Open-Access: This article is an open-access article which was selected by an in-house editor and fully peer-reviewed by external reviewers. It is distributed in accordance with the Creative Commons Attribution Non Commercial (CC BY-NC 4.0) license, which permits others to distribute, remix, adapt, build upon this work non-commercially, and license their derivative works on different terms, provided the original work is properly cited and the use is non-commercial. See: http://creativecommons.org/licenses/by-nc/4.0/

Correspondence to: Richard Zuniga, MD, Division of Hematology/Oncology, Department of Medicine, New York Methodist Hospital, 506 6^th Street, Brooklyn, NY 11215, United States. rickzunigaperu@hotmail.com

Telephone: +1-718-2081820 Fax: +1-718-2081822

Received: September 29, 2014
Peer-review started: October 2, 2014
First decision: December 12, 2014
Revised: July 7, 2015
Accepted: July 21, 2015
Article in press: July 23, 2015
Published online: September 28, 2015

Abstract

Glioblastoma multiforme (GBM), the literal apogee on the hierarchy of malignant brain tumors, remains one of the greatest therapeutic challenges in oncology and medicine. Historically this may be contextualized in the fact that the medical and scientific communities have had a very elementary understanding of its intricate and complex pathophysiology. The last 10-15 years have yielded a number of studies that have elucidated much of the molecular and genetic complexities of GBM that underlie its pathogenesis. Excitingly, some of these discovered genetic mutations and molecular profiles in GBM have demonstrated value in prognostication and utility in predicting response to treatment. Despite this, however, treatment options for patients have remained somewhat limited. These treatment options are expected to expand with the availability of new data and with the transition of novel treatment modalities from animal to human studies.

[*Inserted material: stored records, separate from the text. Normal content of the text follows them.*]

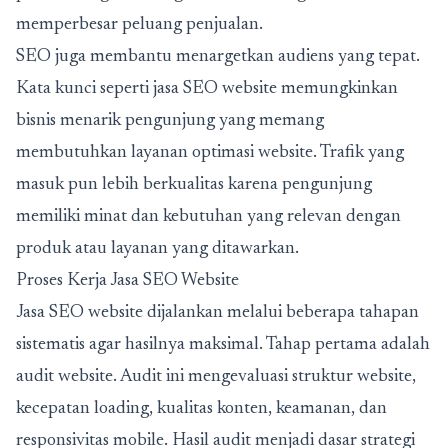
memperbesar peluang penjualan.
SEO juga membantu menargetkan audiens yang tepat.
Kata kunci seperti jasa SEO website memungkinkan
bisnis menarik pengunjung yang memang
membutuhkan layanan optimasi website. Trafik yang
masuk pun lebih berkualitas karena pengunjung
memiliki minat dan kebutuhan yang relevan dengan
produk atau layanan yang ditawarkan.
Proses Kerja Jasa SEO Website
Jasa SEO website dijalankan melalui beberapa tahapan
sistematis agar hasilnya maksimal. Tahap pertama adalah
audit website. Audit ini mengevaluasi struktur website,
kecepatan loading, kualitas konten, keamanan, dan
responsivitas mobile. Hasil audit menjadi dasar strategi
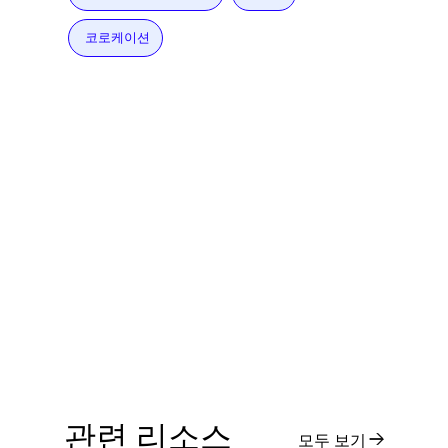
코로케이션
관련 리소스
모두 보기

This paper will have a threefold objective: provide an overview of the traditional paradigm in understanding and treating GBM, describe recent discoveries in the molecular pathogenesis of GBM against this historical backdrop, and acquaint the reader with new treatment modalities that hold significant therapeutic potential for patients.

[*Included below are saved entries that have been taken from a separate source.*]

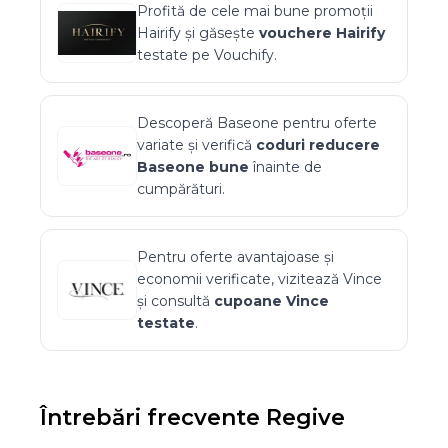
Profită de cele mai bune promoții
Hairify
și găsește
vouchere
Hairify
testate pe Vouchify.
Descoperă
Baseone
pentru oferte
variate și verifică
coduri reducere
Baseone
bune
înainte de
cumpărături.
Pentru oferte avantajoase și
economii verificate, vizitează
Vince
și consultă
cupoane
Vince
testate
.
Întrebări frecvente
Regive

Keywords: Molecular pathogenesis, Temozolomide, Glioblastoma multiforme, Treatment resistance, Hypoxia, Recurrent glioblastoma multiforme, Bevacizumab

Core tip: This paper provides the reader with an overview some of the primary molecular markers that are implicated in the pathogenesis glioblastoma multiforme (GBM). It provides a robust review of the evidence that supports the use of these molecular markers for both prognostication and prediction for response to treatment. It gives the reader context for understanding the hypoxia model and how it informs treatment resistance in GBM. It provides an overview of cancer stem cells and their role in GBM biology. And it acquaints the reader with a few of the new, promising treatment modalities that are emerging.